Perhaps I’m odd, but a trip to the shed was never like this for me:

From Shedding Writer’s Block by Noel C. Paul.

The MacDowell Colony in Peterborough, N.H., offers writers tiny studios in which to work for up to eight weeks. “Writers constantly tell us that the walk to their studio through nature proves invaluable to their creative process,” says resident manager David Macy.

Leaving the house and heading for the studio, some writers say, is no easier than rolling out of bed and hopping into a cold shower. Many, as a result, detest their shed, even as they admit they would cease to function as human beings without it.

. . .

I don’t have a shed, though when I was a boy I did have one. It was filled with tools, old boxes of letters and books from the previous residents on the farm, and dust. Lots of dust. I never went to the shed to accomplish much of anything. I stayed in my room. But Paul cites an interesting possibility:

. . .

Today, individualism and bohemianism largely characterize writers’ social identity. Isolation, in turn, is far more acceptable, if not expected. For many writers pressed with domestic distractions, it is also pragmatic.

“I have a theory that women escape from home to write, while men I know escape from the world by staying home to write,” says novelist Katharine Weber. “I suspect that this is because the dishes and laundry do not call out their name.”

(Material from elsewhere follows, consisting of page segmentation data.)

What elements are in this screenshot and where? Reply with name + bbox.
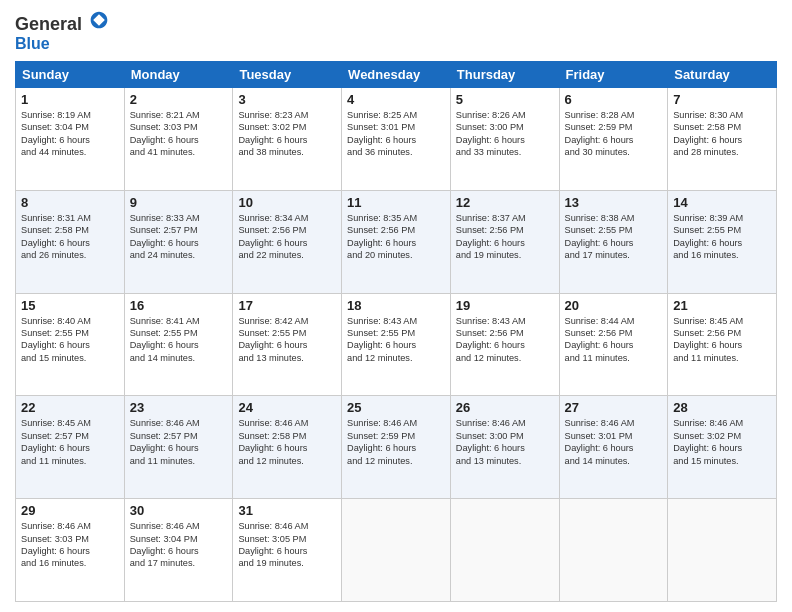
day-cell: 16Sunrise: 8:41 AMSunset: 2:55 PMDayligh… xyxy=(124,293,233,396)
day-header-saturday: Saturday xyxy=(668,62,777,88)
day-content: Sunrise: 8:21 AMSunset: 3:03 PMDaylight:… xyxy=(130,109,228,159)
day-cell: 25Sunrise: 8:46 AMSunset: 2:59 PMDayligh… xyxy=(342,396,451,499)
week-row-5: 29Sunrise: 8:46 AMSunset: 3:03 PMDayligh… xyxy=(16,499,777,602)
day-cell: 5Sunrise: 8:26 AMSunset: 3:00 PMDaylight… xyxy=(450,88,559,191)
day-number: 5 xyxy=(456,92,554,107)
day-number: 2 xyxy=(130,92,228,107)
day-content: Sunrise: 8:31 AMSunset: 2:58 PMDaylight:… xyxy=(21,212,119,262)
day-number: 26 xyxy=(456,400,554,415)
day-number: 7 xyxy=(673,92,771,107)
day-content: Sunrise: 8:26 AMSunset: 3:00 PMDaylight:… xyxy=(456,109,554,159)
day-number: 16 xyxy=(130,298,228,313)
day-cell: 28Sunrise: 8:46 AMSunset: 3:02 PMDayligh… xyxy=(668,396,777,499)
day-cell: 6Sunrise: 8:28 AMSunset: 2:59 PMDaylight… xyxy=(559,88,668,191)
day-number: 9 xyxy=(130,195,228,210)
day-content: Sunrise: 8:40 AMSunset: 2:55 PMDaylight:… xyxy=(21,315,119,365)
day-cell: 9Sunrise: 8:33 AMSunset: 2:57 PMDaylight… xyxy=(124,190,233,293)
day-header-thursday: Thursday xyxy=(450,62,559,88)
day-cell: 29Sunrise: 8:46 AMSunset: 3:03 PMDayligh… xyxy=(16,499,125,602)
page: General Blue SundayMondayTuesdayWednesda… xyxy=(0,0,792,612)
day-number: 10 xyxy=(238,195,336,210)
day-content: Sunrise: 8:23 AMSunset: 3:02 PMDaylight:… xyxy=(238,109,336,159)
day-number: 4 xyxy=(347,92,445,107)
day-content: Sunrise: 8:45 AMSunset: 2:57 PMDaylight:… xyxy=(21,417,119,467)
day-content: Sunrise: 8:34 AMSunset: 2:56 PMDaylight:… xyxy=(238,212,336,262)
day-cell: 21Sunrise: 8:45 AMSunset: 2:56 PMDayligh… xyxy=(668,293,777,396)
day-cell: 17Sunrise: 8:42 AMSunset: 2:55 PMDayligh… xyxy=(233,293,342,396)
day-content: Sunrise: 8:46 AMSunset: 3:05 PMDaylight:… xyxy=(238,520,336,570)
logo-general: General xyxy=(15,10,109,35)
day-content: Sunrise: 8:44 AMSunset: 2:56 PMDaylight:… xyxy=(565,315,663,365)
day-content: Sunrise: 8:39 AMSunset: 2:55 PMDaylight:… xyxy=(673,212,771,262)
day-content: Sunrise: 8:46 AMSunset: 3:00 PMDaylight:… xyxy=(456,417,554,467)
day-header-wednesday: Wednesday xyxy=(342,62,451,88)
day-cell: 22Sunrise: 8:45 AMSunset: 2:57 PMDayligh… xyxy=(16,396,125,499)
day-number: 22 xyxy=(21,400,119,415)
day-number: 20 xyxy=(565,298,663,313)
week-row-4: 22Sunrise: 8:45 AMSunset: 2:57 PMDayligh… xyxy=(16,396,777,499)
logo: General Blue xyxy=(15,10,109,53)
day-header-sunday: Sunday xyxy=(16,62,125,88)
day-number: 23 xyxy=(130,400,228,415)
week-row-1: 1Sunrise: 8:19 AMSunset: 3:04 PMDaylight… xyxy=(16,88,777,191)
day-cell: 27Sunrise: 8:46 AMSunset: 3:01 PMDayligh… xyxy=(559,396,668,499)
day-number: 8 xyxy=(21,195,119,210)
day-cell: 1Sunrise: 8:19 AMSunset: 3:04 PMDaylight… xyxy=(16,88,125,191)
day-number: 6 xyxy=(565,92,663,107)
day-content: Sunrise: 8:43 AMSunset: 2:55 PMDaylight:… xyxy=(347,315,445,365)
day-header-monday: Monday xyxy=(124,62,233,88)
day-cell xyxy=(668,499,777,602)
header: General Blue xyxy=(15,10,777,53)
day-cell: 15Sunrise: 8:40 AMSunset: 2:55 PMDayligh… xyxy=(16,293,125,396)
day-content: Sunrise: 8:41 AMSunset: 2:55 PMDaylight:… xyxy=(130,315,228,365)
week-row-2: 8Sunrise: 8:31 AMSunset: 2:58 PMDaylight… xyxy=(16,190,777,293)
logo-blue: Blue xyxy=(15,35,50,52)
day-content: Sunrise: 8:46 AMSunset: 3:02 PMDaylight:… xyxy=(673,417,771,467)
day-number: 12 xyxy=(456,195,554,210)
day-number: 27 xyxy=(565,400,663,415)
day-cell: 11Sunrise: 8:35 AMSunset: 2:56 PMDayligh… xyxy=(342,190,451,293)
calendar-table: SundayMondayTuesdayWednesdayThursdayFrid… xyxy=(15,61,777,602)
day-cell: 7Sunrise: 8:30 AMSunset: 2:58 PMDaylight… xyxy=(668,88,777,191)
day-content: Sunrise: 8:46 AMSunset: 3:03 PMDaylight:… xyxy=(21,520,119,570)
day-cell: 3Sunrise: 8:23 AMSunset: 3:02 PMDaylight… xyxy=(233,88,342,191)
day-number: 28 xyxy=(673,400,771,415)
day-content: Sunrise: 8:19 AMSunset: 3:04 PMDaylight:… xyxy=(21,109,119,159)
day-content: Sunrise: 8:35 AMSunset: 2:56 PMDaylight:… xyxy=(347,212,445,262)
day-cell xyxy=(450,499,559,602)
day-number: 29 xyxy=(21,503,119,518)
day-content: Sunrise: 8:46 AMSunset: 2:58 PMDaylight:… xyxy=(238,417,336,467)
day-cell: 10Sunrise: 8:34 AMSunset: 2:56 PMDayligh… xyxy=(233,190,342,293)
day-content: Sunrise: 8:28 AMSunset: 2:59 PMDaylight:… xyxy=(565,109,663,159)
day-number: 21 xyxy=(673,298,771,313)
day-number: 31 xyxy=(238,503,336,518)
day-cell: 19Sunrise: 8:43 AMSunset: 2:56 PMDayligh… xyxy=(450,293,559,396)
day-header-tuesday: Tuesday xyxy=(233,62,342,88)
week-row-3: 15Sunrise: 8:40 AMSunset: 2:55 PMDayligh… xyxy=(16,293,777,396)
day-content: Sunrise: 8:45 AMSunset: 2:56 PMDaylight:… xyxy=(673,315,771,365)
day-cell xyxy=(559,499,668,602)
day-cell: 12Sunrise: 8:37 AMSunset: 2:56 PMDayligh… xyxy=(450,190,559,293)
day-cell: 30Sunrise: 8:46 AMSunset: 3:04 PMDayligh… xyxy=(124,499,233,602)
calendar-header-row: SundayMondayTuesdayWednesdayThursdayFrid… xyxy=(16,62,777,88)
day-number: 3 xyxy=(238,92,336,107)
day-number: 15 xyxy=(21,298,119,313)
day-cell: 4Sunrise: 8:25 AMSunset: 3:01 PMDaylight… xyxy=(342,88,451,191)
day-number: 14 xyxy=(673,195,771,210)
day-cell: 18Sunrise: 8:43 AMSunset: 2:55 PMDayligh… xyxy=(342,293,451,396)
day-number: 19 xyxy=(456,298,554,313)
day-content: Sunrise: 8:43 AMSunset: 2:56 PMDaylight:… xyxy=(456,315,554,365)
day-number: 1 xyxy=(21,92,119,107)
day-cell xyxy=(342,499,451,602)
day-cell: 23Sunrise: 8:46 AMSunset: 2:57 PMDayligh… xyxy=(124,396,233,499)
day-content: Sunrise: 8:25 AMSunset: 3:01 PMDaylight:… xyxy=(347,109,445,159)
day-cell: 26Sunrise: 8:46 AMSunset: 3:00 PMDayligh… xyxy=(450,396,559,499)
day-number: 17 xyxy=(238,298,336,313)
day-content: Sunrise: 8:46 AMSunset: 3:04 PMDaylight:… xyxy=(130,520,228,570)
day-content: Sunrise: 8:46 AMSunset: 2:57 PMDaylight:… xyxy=(130,417,228,467)
day-content: Sunrise: 8:46 AMSunset: 3:01 PMDaylight:… xyxy=(565,417,663,467)
day-content: Sunrise: 8:33 AMSunset: 2:57 PMDaylight:… xyxy=(130,212,228,262)
day-cell: 20Sunrise: 8:44 AMSunset: 2:56 PMDayligh… xyxy=(559,293,668,396)
day-content: Sunrise: 8:37 AMSunset: 2:56 PMDaylight:… xyxy=(456,212,554,262)
day-number: 25 xyxy=(347,400,445,415)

This is quite true; I’m not distracted in the slightest by the mountains of books that need to be shelved, the carpet of laundry in the bedroom, or the dishes that need to be done. These things do not speak to me. If I feel like writing, I just write. I don’t need to go anywhere, especially to a shed. But I can empathize. I had an uncle who had his own “poutin’ house” outside the main house. He was backwoods moonshiner, and went there when his wife had enough of his shit. My mom told me another story about him when I visited on Thanksgiving.

It seems that Bill (my moonshiner uncle) gave her a ton of grief over the fact that she had no tits at age 12. Anyone capable of that sort of behavior does need to be sent to the shed.